Cyrillic languages (I tested with Bulgarian) and Chinese produce only ‘?’
(reasonable, because CP850 doesn’t include Chinese and Bulgarian characters).
I also connected via a odbc-connection:
db = Sequel.odbc(odbckey,
:db_type => 'mssql', #necessary
#:encoding => 'utf-8', #Only MySQL-Adapter
)
The result is ASCII-8BIT, I have to convert the data with force_encoding to CP1252 (not CP850!).
But Cyrillic and Chinese is still not possible.
What I tried already:
- The MySQL-adapter seems to have an encoding option, with MSSQL I detected no effect.
- I did similar tests with sqlite and sequel and I had no problem with unicode.
- I installed
SQLNCLI10.dlland used it as provider. But I get a Invalid connection string attribute-error (same withsqlncli).

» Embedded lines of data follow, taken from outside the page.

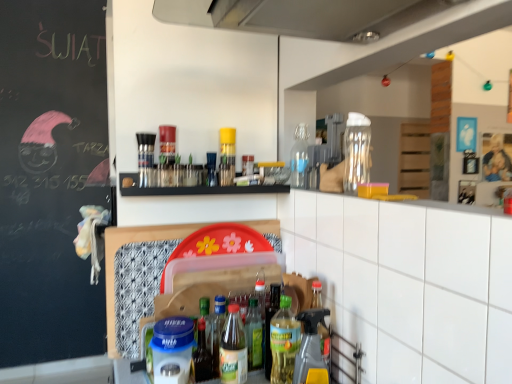 The height and width of the screenshot is (384, 512). What do you see at coordinates (202, 355) in the screenshot?
I see `translucent plastic bottle at center, the tenth bottle from the right` at bounding box center [202, 355].

Where is `translucent plastic bottle at center, acting as the 3th bottle starting from the left`? translucent plastic bottle at center, acting as the 3th bottle starting from the left is located at coordinates (211, 169).

Describe the element at coordinates (247, 165) in the screenshot. I see `translucent glass bottle at center, marked as the 6th bottle in a right-to-left arrangement` at that location.

Where is `transparent glass bottle at upper center, which is the first bottle in right-to-left order`? transparent glass bottle at upper center, which is the first bottle in right-to-left order is located at coordinates [x=356, y=152].

You are a GUI agent. You are given a task and a screenshot of the screen. Output one action in this format:
    pyautogui.click(x=<x>, y=<y>)
    Task: Click on the green glass bottle at center, which ranks as the fifth bottle in right-to-left order
    
    Given the screenshot: What is the action you would take?
    pyautogui.click(x=254, y=335)

Which object is further away from the camera, translucent plastic bottle at center, which is counted as the fifth bottle, starting from the left, or translucent plastic bottle at center, which is the second bottle in left-to-right order?

translucent plastic bottle at center, which is the second bottle in left-to-right order, is further away from the camera.

Is point (243, 345) farther from camera compared to point (202, 380)?

Yes, it is behind point (202, 380).

Is translucent plastic bottle at center, arranged as the seventh bottle when viewed from the right, oriented away from translucent plastic bottle at center, which is the second bottle in left-to-right order?

No, translucent plastic bottle at center, arranged as the seventh bottle when viewed from the right, is not facing the opposite direction of translucent plastic bottle at center, which is the second bottle in left-to-right order.

Is translucent plastic bottle at center, which is counted as the fifth bottle, starting from the left, thinner than translucent plastic bottle at center, which is the second bottle in left-to-right order?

So my closing question: How can I read UTF-8 data in MS-SQL via ruby and sequel?
My environment:
Client:
- Windows 7
- Ruby 1.9.2
- sequel-3.33.0
Database:
- SQL Server 2005
- Database has collation Latin1_General_CI_AS
After preparing my question I found a solution. I will post it as an answer.
But I still hope, there is a better way.
If you can avoid it, you really don’t want to use the ado adapter (it’s OK for read-only workloads, but I wouldn’t recommend it for other workloads). I would try the tinytds adapter, as I believe that will handle encodings properly, and it defaults to UTF-8.
Sequel itself does not do any transcoding, it leaves the handling of encodings to the lower level driver.